Pandas DataFrame.to_json silently ignores index parameter for most orients.

see https://github.com/pandas-dev/pandas/issues/25513#issuecomment-469264925

Code Sample, a copy-pastable example if possible

from __future__ import print_function

import pandas as pd

df = pd.DataFrame.from_records(
    [
        {'id': 'abc', 'data': 'qwerty'},
        {'id': 'def', 'data': 'uiop'}
    ],
    index='id'
)

print(df.to_json(orient='records', index=True))

# Prints out:
[{"data":"qwerty"},{"data":"uiop"}]

series = df.squeeze()
print(series.to_json(orient='records', index=True))

# Prints out:
["qwerty","uiop"]

Problem description

When creating a DataFrame that has two columns, one to be used as an index and another for the data, if you call .to_json(orient='records') the index is omitted. I know that in theory I should be using a Series for this, but I'm using it to convert a CSV file into JSONL and I don't know what the CSV file is going to look like ahead of time.

In any case, squeezing the DataFrame into a Series doesn't work either. In fact, the bug in Series.to_json is even worse, as it produces an array of strings instead of an array of dictionaries.

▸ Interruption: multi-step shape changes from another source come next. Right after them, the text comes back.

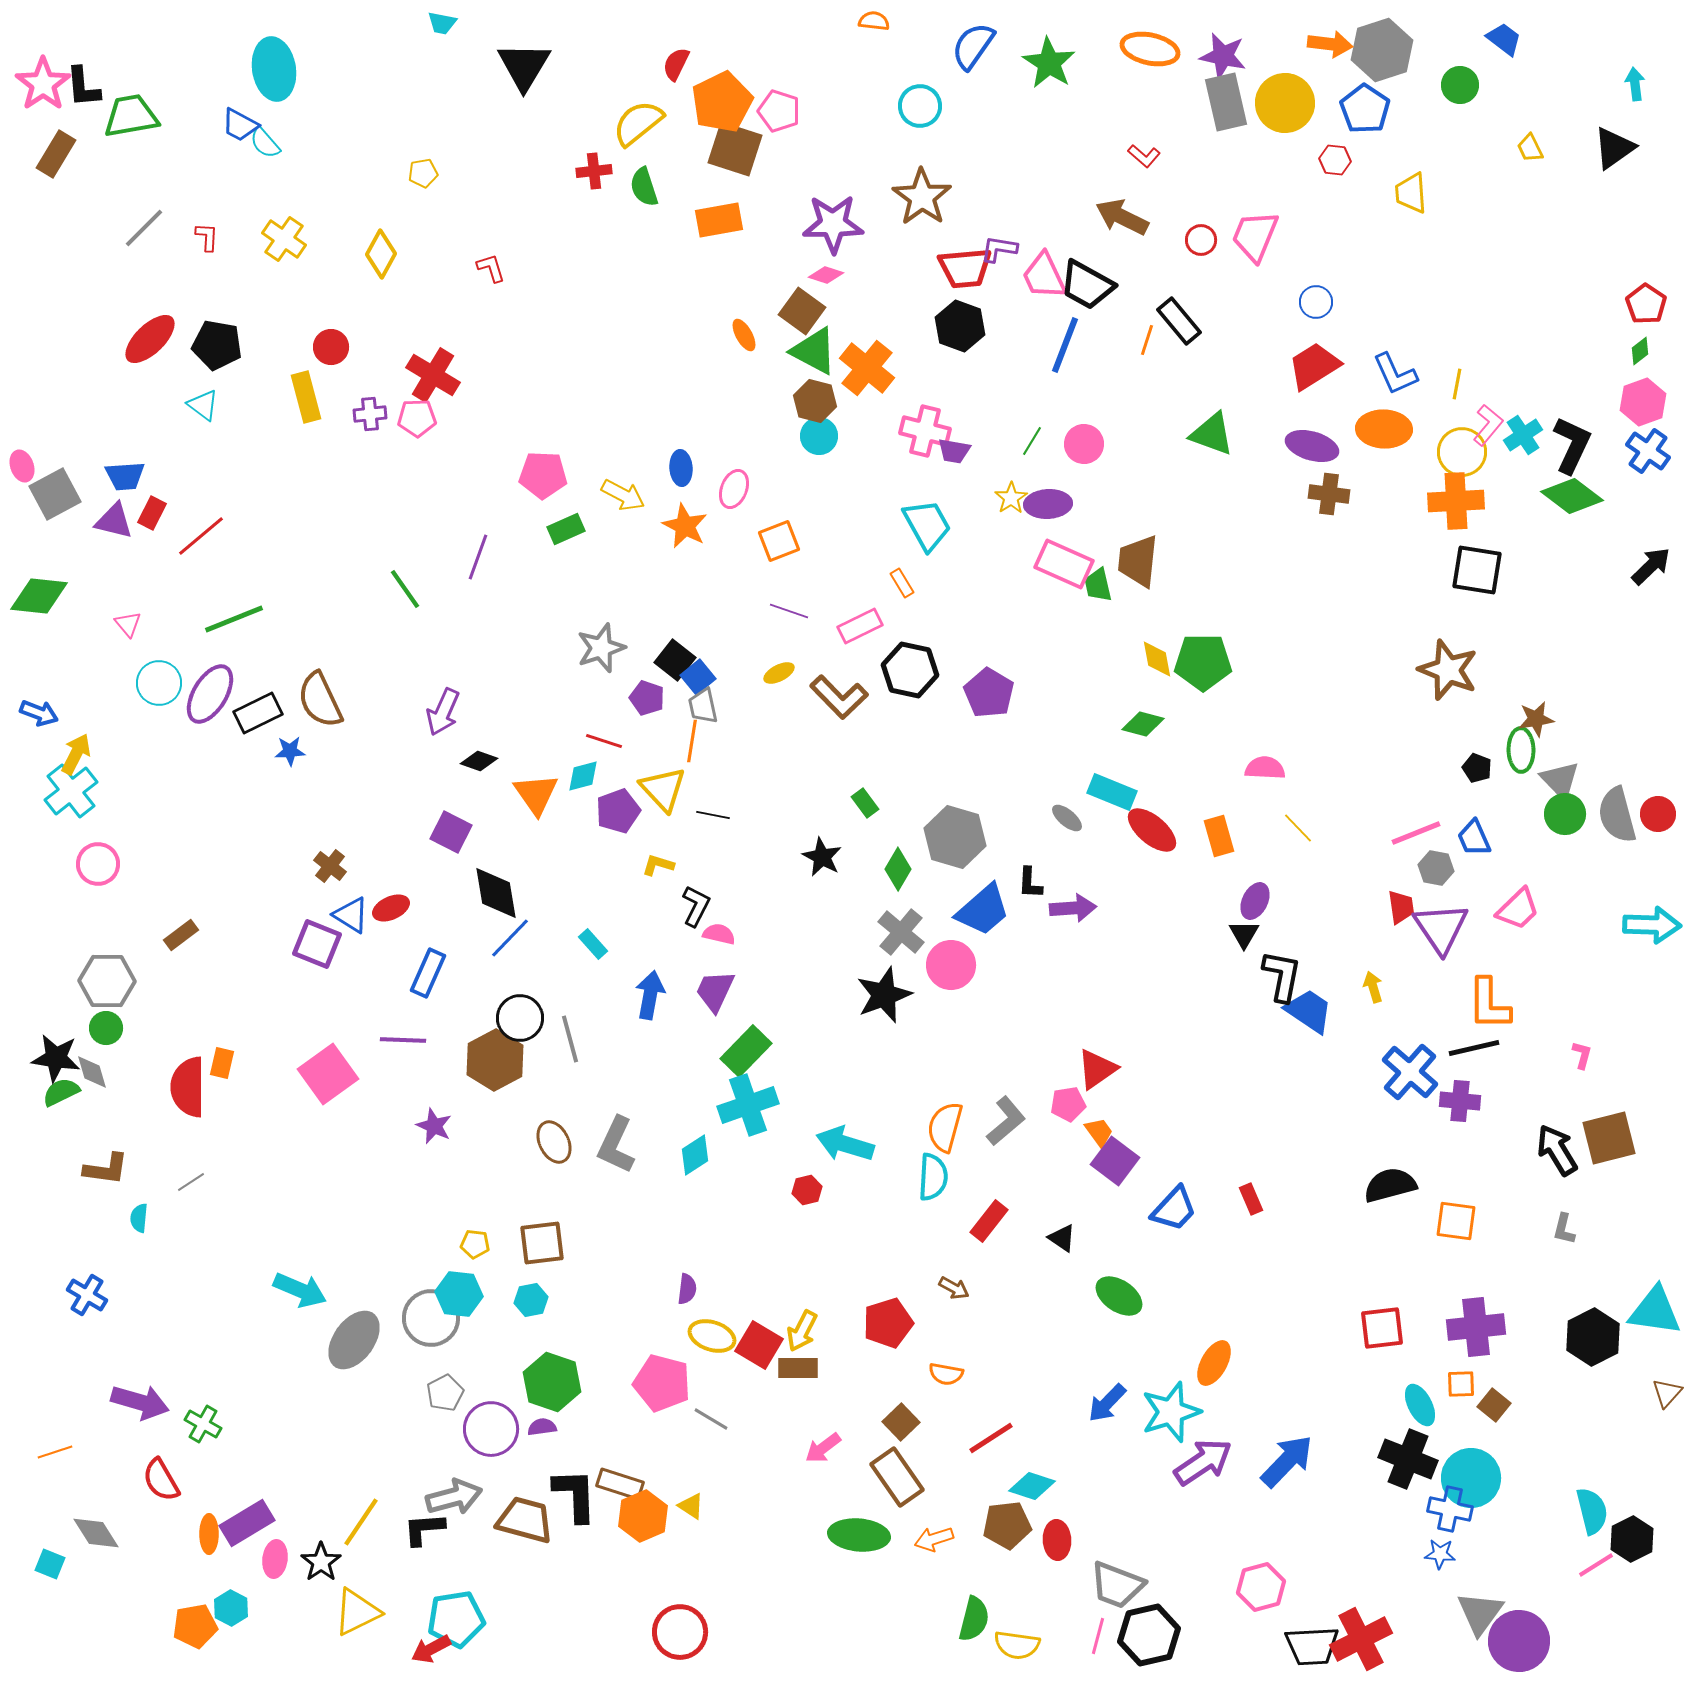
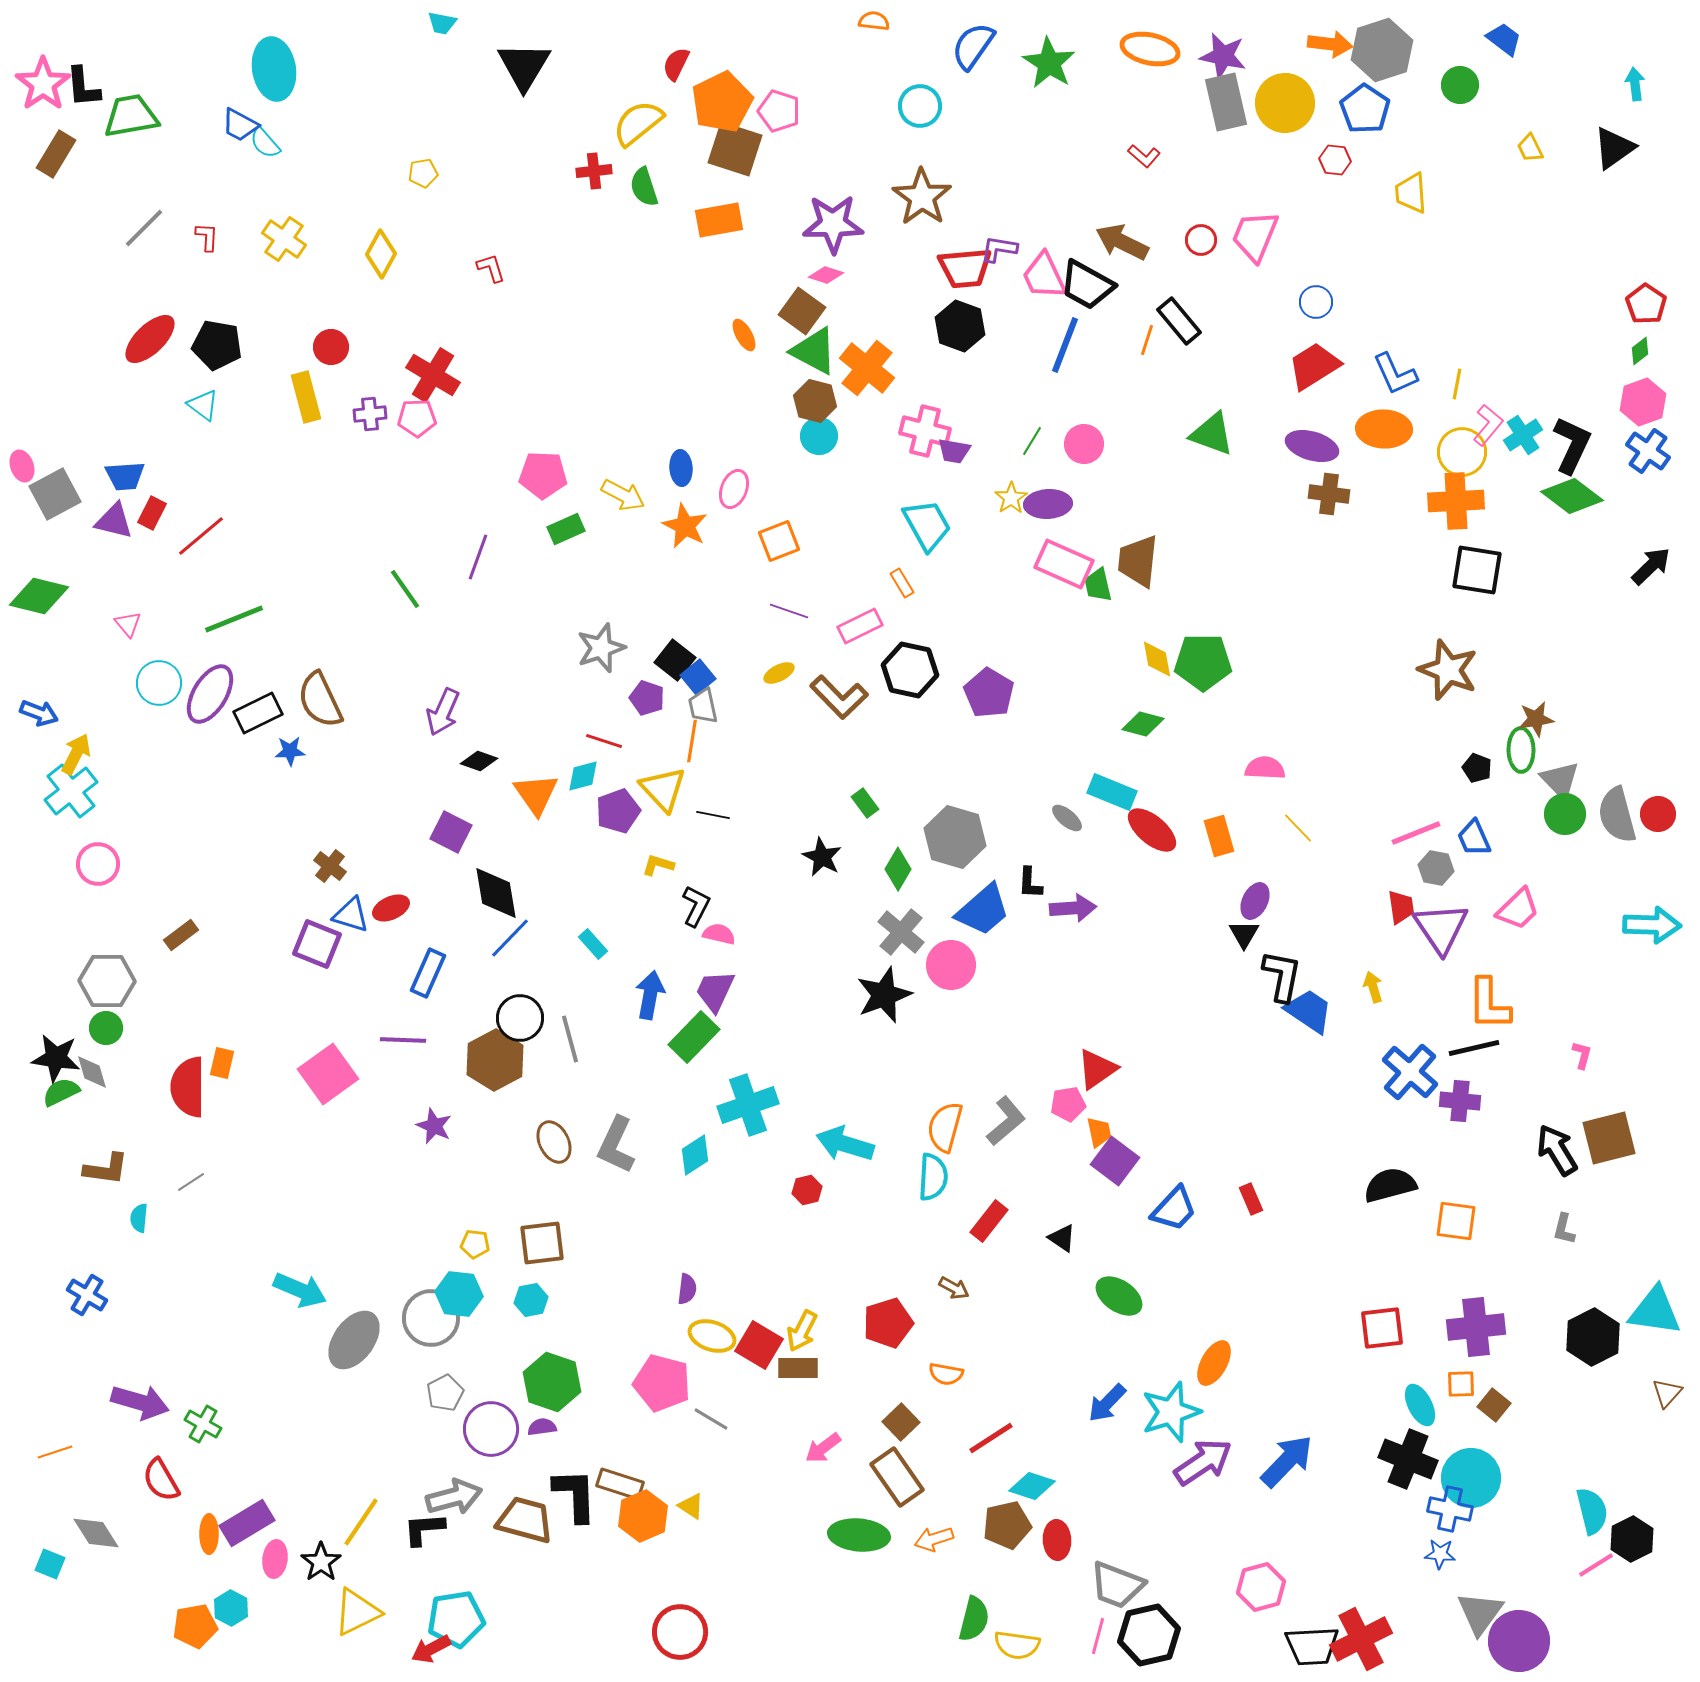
brown arrow at (1122, 217): moved 25 px down
green diamond at (39, 596): rotated 8 degrees clockwise
blue triangle at (351, 915): rotated 15 degrees counterclockwise
green rectangle at (746, 1051): moved 52 px left, 14 px up
orange trapezoid at (1099, 1132): rotated 24 degrees clockwise
brown pentagon at (1007, 1525): rotated 6 degrees counterclockwise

This bug is present in master.

Expected Output

Expected output is:

[{"id":"abc", "data":"qwerty"},{"id":"def","data":"uiop"}]

Output of `pd.show_versions()`

INSTALLED VERSIONS ------------------ commit: None python: 3.7.2.final.0 python-bits: 64 OS: Darwin OS-release: 17.7.0 machine: x86_64 processor: i386 byteorder: little LC_ALL: None LANG: en_US.UTF-8 LOCALE: en_US.UTF-8 pandas: 0.24.1 pytest: 4.3.0 pip: 19.0.3 setuptools: 40.8.0 Cython: 0.29.6 numpy: 1.16.2 scipy: None pyarrow: 0.12.1 xarray: None IPython: None sphinx: None patsy: None dateutil: 2.8.0 pytz: 2018.9 blosc: None bottleneck: None tables: None numexpr: None feather: None matplotlib: None openpyxl: None xlrd: None xlwt: None xlsxwriter: None lxml.etree: None bs4: None html5lib: None sqlalchemy: None pymysql: None psycopg2: 2.7.7 (dt dec pq3 ext lo64) jinja2: None s3fs: 0.2.0 fastparquet: 0.2.1 pandas_gbq: None pandas_datareader: None gcsfs: None

Comment From: coderop2

@mroeschke in the function description its clearly mentioned that by using orient = "records" the index is not preserved... so what to here..? @dargueta u could use df.reset_index(inplace=True) to make the index as a column before using to_json()

Comment From: TomAugspurger

Right, so the index= parameter only works for split and table orients.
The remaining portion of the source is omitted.